Ростислав Михайлович полемизирует. Он спорит. Он рассуждает о гоголевскую тему в современности, о том, что современность вклинивается в Гоголя.
Он упоминает о уступы из Гоголя, о водяная мельница в имении Ноздрев, не работал только из-за нехватки мелочи, потому что «недоставало порхлицы, в которую утверждается верхний камень, быстро вращающийся на веретено. речь идет о Манилов: «В доме его вечно чего-нибудь недоставало: в гостинной стояла прекрасная мебель, обтянутая щегольской Шелковое материей, которая стоило весьма недешево; но на два кресла ее недостало, и кресла стояли обтянуты просто рогожей, впрочем хозяин в продолжение нескольких лет всякий раз предостерегал своего гостя словами: "Не садитесь на эти кресла, они еще не готовы! " В иной комнате и вовсе не было мебели, хотя и было говорено в первые дни после женитьбы: "душенька, нужно будет завтра похлопотать, Чтобы в эту комнату хоть на время поставить мебель! " Вечером подавался на стол очень щегольской Подсвечник из темноте бронзы с тремя античнымы грация, с перламутровым щитком, а рядом с ним ставился какой-то просто Медный инвалид, Хромой, свернувшись в сторону и весь в сале, хотя этого не замечали ни хозяин, ни хозяйка , ни слуги.
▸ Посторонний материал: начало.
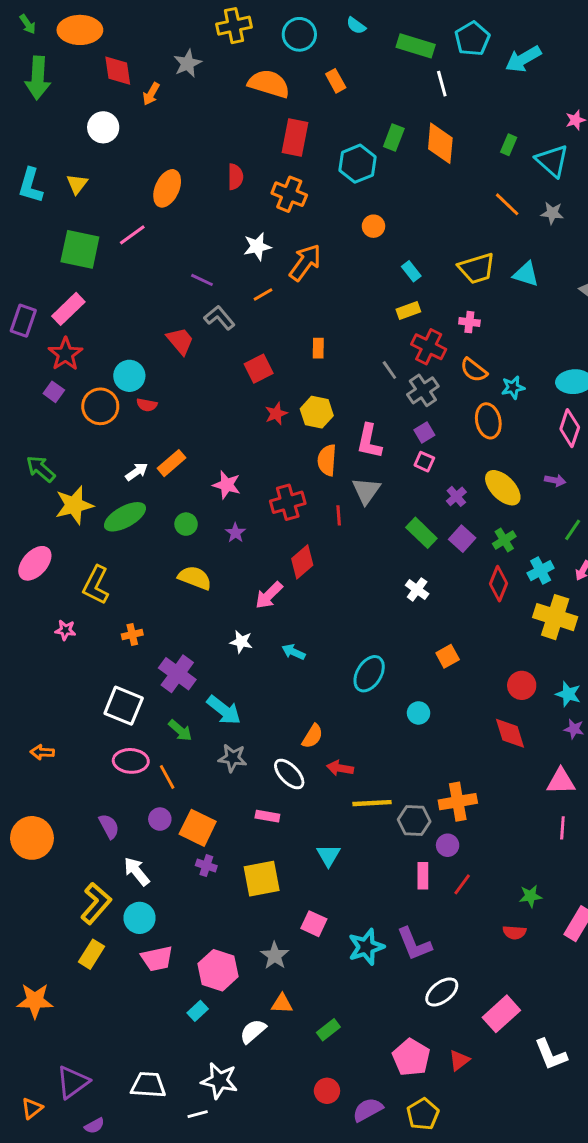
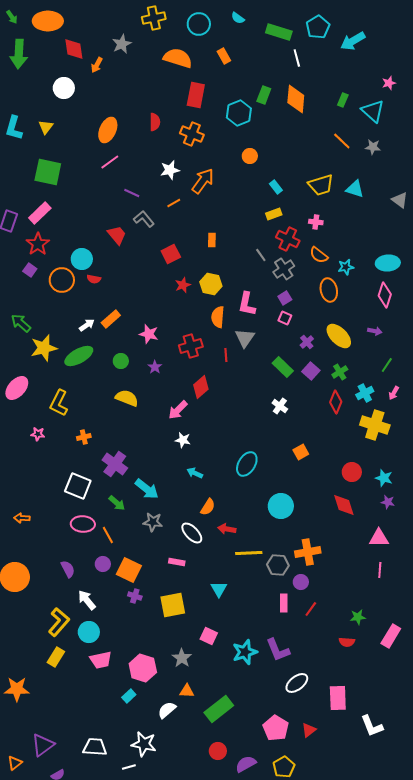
pink line: (132, 235) -> (110, 162), moved
white star: (241, 642) -> (183, 440), moved
cyan arrow: (294, 652) -> (195, 473), moved
cyan circle: (419, 713) -> (281, 506), moved, size x1.6
pink rectangle: (501, 1014) -> (338, 698), turned -50
green rectangle: (328, 1030) -> (219, 709), size x1.8

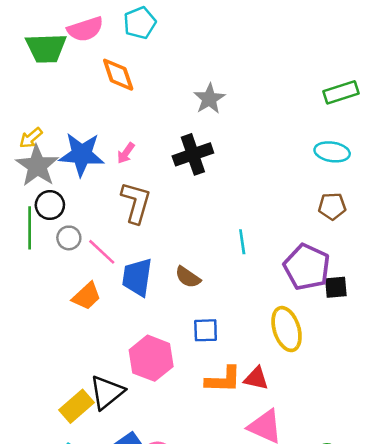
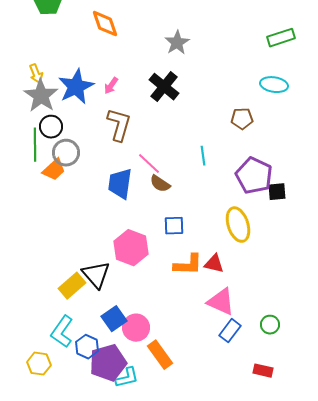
yellow arrow: (31, 138) -> (36, 74), turned -72
blue star: (82, 154) -> (76, 87), turned -30
black cross: (193, 154) -> (164, 87), turned -32
brown pentagon: (332, 206) -> (242, 119), moved
gray circle: (69, 238) -> (66, 153), size x1.4
pink line: (102, 252) -> (149, 164), moved
orange trapezoid: (87, 296) -> (54, 170), moved
black triangle: (107, 392) -> (96, 275), turned -32

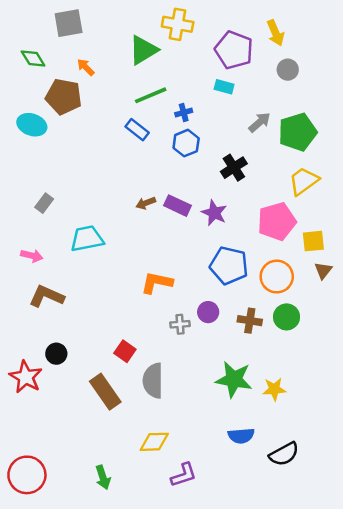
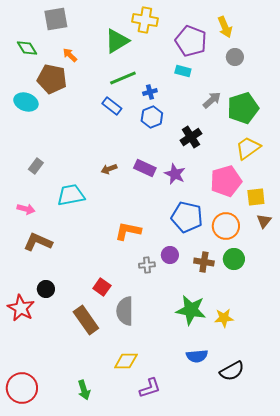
brown arrow: (146, 203) -> (109, 169), moved

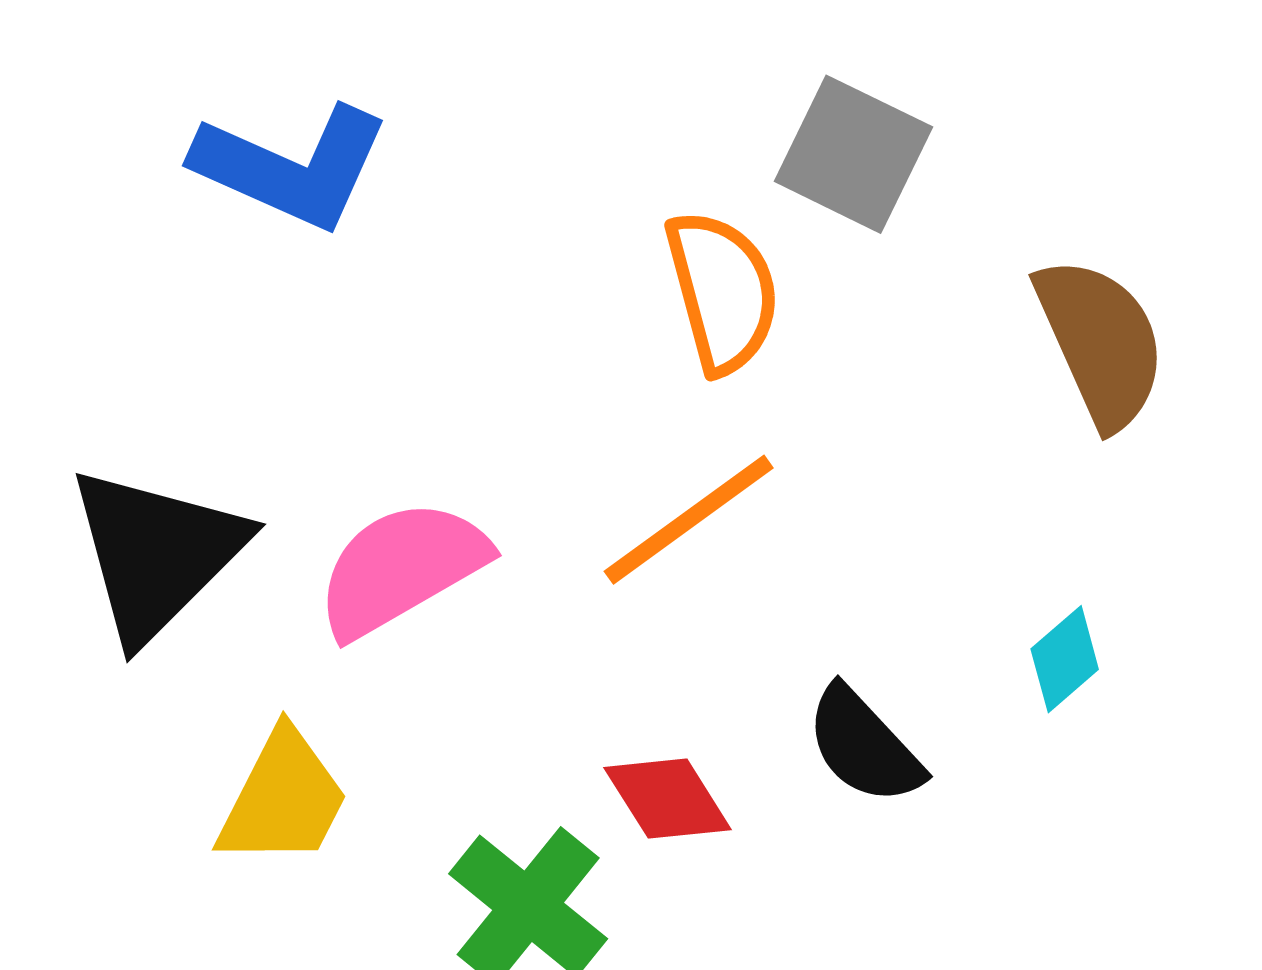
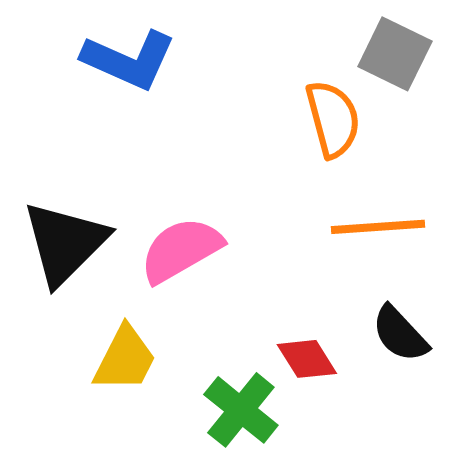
orange line: (689, 520) -> (378, 227), moved, turned 32

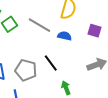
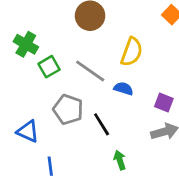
purple square: (95, 31) -> (164, 102), moved
gray pentagon: (26, 70) -> (68, 109), moved

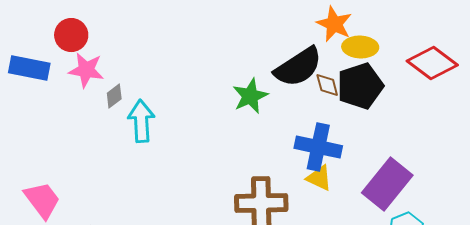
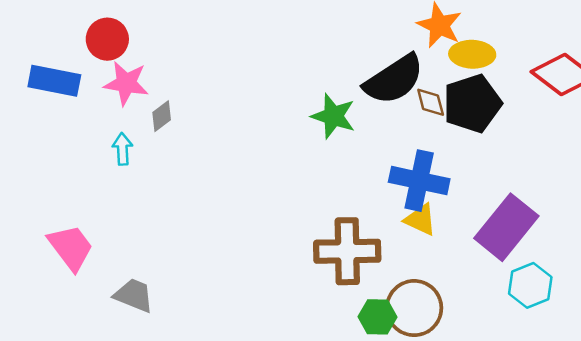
green star: (250, 96) -> (333, 116), turned -30
cyan arrow: (141, 121) -> (122, 149), moved, size x0.6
Примеры могут быть увеличены, цитаты умноженные. Представление, что представлялись внутренним взором Ростислава Михайловича, беглые и неустановившиеся, - уточненные.Однако беглое перестало бы быть тогда таким, мысль, которая промелькнула лишь мимоходом, приобрела бы кристаллизации, чего однако в существе не было.
Для Автора мало вес определить круг зрительных впечатлений, идей и мыслей, сквозь которые прошел в очередной последовательности его герой во время своего путешествия: незаконченный дом Музея, неосуществленный Проект величайшего Собора в мире, упоминание о Недоделанный мельница в имении гоголевского героя, о креслах оставленные необбитимы , недомебльовани номера, роскошные канделябры и вместе медный, никогда не очищенный подсвечник, на что не обращали внимания ни хозяин, ни хозяйка, ни служба.
От мысли о расстреливаемых за революции класса Ростислав Михайлович уклонился в псиxологизм. И этот уклон в психологизм, в абстракцию более характерен для того аспекта, в котором он воспринимает действительность! ..
На последней остановке я схожу с трамвая. Приветлива и уютная улочка с одноэтажными домами ведет меня вниз к обрыву, где на площадке стоит построенная Степаном Линником «Варяжская церковь».
Малые кирпичные дома еще сохраняют следы космических бурь, которые пронеслись над городом в первые годы Революции. Ржавеют некрашеные крыши. Висят напивзирвани желоба. Парадные двери забиты накрест досками. Ганки запущено, ими не пользуются, они поросли травой и бурьяном, и кирпич, не попавший в ступенек, валяется вокруг. Колючая проволока заступил сожжены в холодные зимы заборы. И сквозь проволоку я вижу заброшенные деревья бывших яблоневых садов.
Жильцы, заступили прежних жильцов, не имеют ни желания, ни инициятиви чинить крыльцо, заботиться о сады, восстанавливать заборы, сделать калитки, замазать дыры, выбитые в кирпиче стен пулеметными очередями махнивських пуль. Люди потеряли чувство постоянства. Они привыкают жить в развалинах и среди руин, словно в ожидании на новую катастрофу, новое уничтожения, еще страшнее, еще более пагубного предыдущего. Свои дома они обращают в случайные приюты, дома - в пещеры или логова, города в переходные лагеря.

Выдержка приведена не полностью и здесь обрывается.